Se sentó a su escritorio en la facultad cuando el repartidor le entregó un sobre grande. Lo firmó rápidamente, y empezaba a abrirlo cuando sonó el teléfono.
– ¿Profesor Freeman?
– Sí.
– Soy Ted Morris, del periódico de la facultad.
Scott vaciló un momento.
– ¿Asiste usted a alguna de mis clases, señor Morris? Si es así…
– No, señor. No asisto.
– Estoy muy ocupado -dijo Scott-. Pero, dígame, ¿en qué puedo ayudarle?
Sintió cierta reluctancia en la pausa que hizo el estudiante antes de responder.
– Hemos recibido una filtración, una acusación en realidad, y lo estoy investigando.
– ¿Una filtración?
– Sí, eso es.
– No entiendo -dijo Scott, pero era mentira: lo entendía perfectamente.
– Lo han acusado de estar implicado en, bueno, a falta de mejor expresión, un asunto de integridad académica. -Ted Morris escogía sus palabras con cuidado.
– ¿Quién le ha dicho eso?
– ¿Es relevante, señor?
– Bueno, podría serlo.
– Al parecer procede de un estudiante descontento. De una universidad del Sur. Es todo lo que puedo decirle.
– No conozco a ningún estudiante de ninguna facultad del Sur -repuso Scott con falsa serenidad-. Pero «descontento» es un adjetivo aplicable a cualquier estudiante en un momento u otro, ¿no le parece, Ted? -dejó a un lado el formal «señor Morris» para recalcar sus roles respectivos. Él tenía autoridad y poder, o al menos quería que Ted Morris, del periódico del campus, lo creyera.
Ted hizo una pausa y no se dejó distraer.
– Pero la cuestión es muy simple. ¿Ha sido usted acusado…?

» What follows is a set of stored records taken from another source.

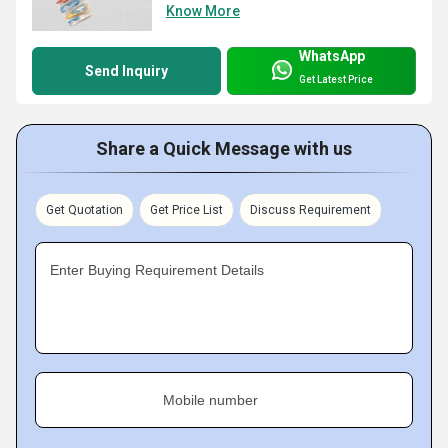
Know More
WhatsApp
Send Inquiry
Get Latest Price
Share a Quick Message with us
Get Quotation
Get Price List
Discuss Requirement
Enter Buying Requirement Details
Mobile number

– Nadie me ha acusado de nada. Al menos que yo sepa -replicó Scott rápidamente-. Nada que no sea rutinario en los círculos académicos… -Inspiró hondo. Seguramente Ted Morris estaba anotando cada palabra.
– Comprendo, profesor. Rutina. Pero sigo pensando que debería hablar con usted en persona.
– Estoy muy ocupado. No obstante, tengo horas de tutoría el viernes. Pásese por aquí entonces…
Eso le daría varios días.
– Tenemos cierta premura, profesor…
– Lo siento. Las cosas hechas deprisa son inevitablemente confusas o, peor, erróneas. -Era un farol, pero tenía que librarse de aquel impertinente.
– Muy bien, el viernes. Y, profesor, una cosa más.
– ¿Qué, Ted? -repuso con su voz más condescendiente.
– Debería saber que colaboro con el Globe y el Times.
Scott tragó con dificultad.
– Me alegro -dijo, afectando todo el entusiasmo que le fue posible-. Hay muchas historias en este campus que podrían interesar a esos periódicos. Bien, nos vemos el viernes, pues -concluyó, rogando que el estudiante esperara al viernes antes de llamar al redactor jefe de esos periódicos para dinamitar toda su carrera.